Chegado o momento – esta sexta-feira – de discursar no simpósio de Jackson Hole, a margem para o chair do banco central americano pintar esse grande quadro está, no entanto, bastante mais reduzida , com os investidores a clamarem por pistas no meio de uma escalada nas yields e uma intervenção governamental para travá-la.

“O evento surge num momento delicado para os mercados obrigacionistas, que ainda estão a assimilar o sinal da semana passada, proveniente do anúncio surpresa da recompra de títulos do Tesouro “, referiram David Kohl e Dario Messi, economista-chefe e chefe de análise de fixed income , respetivamente, no banco privado suíço Julius Baer, numa nota de research .

O Tesouro americano anunciou na semana passada, de surpresa, que vai intervir no mercado de obrigações para travar a escalada das taxas de juro, planeando a partir de 10 de setembro pelo menos duplicar o volume das operações de recompra , destinadas a apoiar a liquidez, de títulos do Tesouro em circulação nos segmentos de 10 a 20 anos e de 20 a 30 anos.

O valor máximo de cada operação passará de dois mil milhões de dólares para, pelo menos, quatro mil milhões de dólares.

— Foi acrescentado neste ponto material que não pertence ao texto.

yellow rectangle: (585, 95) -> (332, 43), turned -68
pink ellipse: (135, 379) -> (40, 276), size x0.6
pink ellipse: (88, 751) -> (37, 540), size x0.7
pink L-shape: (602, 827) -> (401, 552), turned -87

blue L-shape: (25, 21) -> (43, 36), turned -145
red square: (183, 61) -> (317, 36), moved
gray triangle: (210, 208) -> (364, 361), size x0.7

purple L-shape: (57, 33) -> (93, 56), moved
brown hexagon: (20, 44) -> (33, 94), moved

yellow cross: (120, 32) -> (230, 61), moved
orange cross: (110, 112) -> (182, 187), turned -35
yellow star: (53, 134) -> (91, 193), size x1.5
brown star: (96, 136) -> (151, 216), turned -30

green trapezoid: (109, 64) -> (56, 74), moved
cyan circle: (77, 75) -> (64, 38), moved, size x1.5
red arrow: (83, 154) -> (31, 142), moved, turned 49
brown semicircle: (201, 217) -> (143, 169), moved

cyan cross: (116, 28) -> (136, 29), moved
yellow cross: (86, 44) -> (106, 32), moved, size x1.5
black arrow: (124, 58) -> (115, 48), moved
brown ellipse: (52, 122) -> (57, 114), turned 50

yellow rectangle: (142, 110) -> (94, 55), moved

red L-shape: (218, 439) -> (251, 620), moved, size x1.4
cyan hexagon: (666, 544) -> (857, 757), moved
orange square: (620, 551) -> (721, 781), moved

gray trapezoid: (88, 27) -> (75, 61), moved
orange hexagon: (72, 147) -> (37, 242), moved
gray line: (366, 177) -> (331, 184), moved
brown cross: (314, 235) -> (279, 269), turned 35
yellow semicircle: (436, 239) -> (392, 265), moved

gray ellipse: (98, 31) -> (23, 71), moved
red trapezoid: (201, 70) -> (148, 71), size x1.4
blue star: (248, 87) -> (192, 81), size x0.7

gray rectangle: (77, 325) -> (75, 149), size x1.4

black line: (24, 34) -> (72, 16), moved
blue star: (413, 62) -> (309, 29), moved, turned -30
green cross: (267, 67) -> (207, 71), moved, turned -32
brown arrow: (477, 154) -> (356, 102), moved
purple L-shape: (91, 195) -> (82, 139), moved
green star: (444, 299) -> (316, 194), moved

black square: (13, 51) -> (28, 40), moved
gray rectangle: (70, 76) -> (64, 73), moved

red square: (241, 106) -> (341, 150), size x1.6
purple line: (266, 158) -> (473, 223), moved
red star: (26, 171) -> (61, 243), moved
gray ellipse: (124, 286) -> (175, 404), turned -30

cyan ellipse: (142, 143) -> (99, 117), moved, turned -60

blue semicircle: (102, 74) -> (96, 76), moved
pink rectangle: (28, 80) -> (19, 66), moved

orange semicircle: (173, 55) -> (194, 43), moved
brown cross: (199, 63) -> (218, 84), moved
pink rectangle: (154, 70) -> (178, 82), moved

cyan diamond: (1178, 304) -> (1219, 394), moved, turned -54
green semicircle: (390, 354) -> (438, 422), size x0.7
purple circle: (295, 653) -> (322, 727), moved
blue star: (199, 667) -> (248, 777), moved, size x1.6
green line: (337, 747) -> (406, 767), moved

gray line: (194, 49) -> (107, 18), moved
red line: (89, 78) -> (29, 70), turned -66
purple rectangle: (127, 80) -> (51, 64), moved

Tensão nos mercados de dívida deixa Orçamento sob pressão Ler Mais Nos dias anteriores, os mercados obrigacionistas em todo o mundo tinham sido abalados por um sell-off que catapultou os juros da dívida de vários governos para máximos em décadas, provocado pelo mix de incerteza geopolítica, subida dos preços do petróleo e aumentos nos juros pelos bancos centrais, além de razões de ordem estrutural como défices e dívidas públicas em níveis elevados e ainda tendências de longo prazo, como o envelhecimento da população, a causarem desconfiança sobre a saúde das finanças públicas de vários países.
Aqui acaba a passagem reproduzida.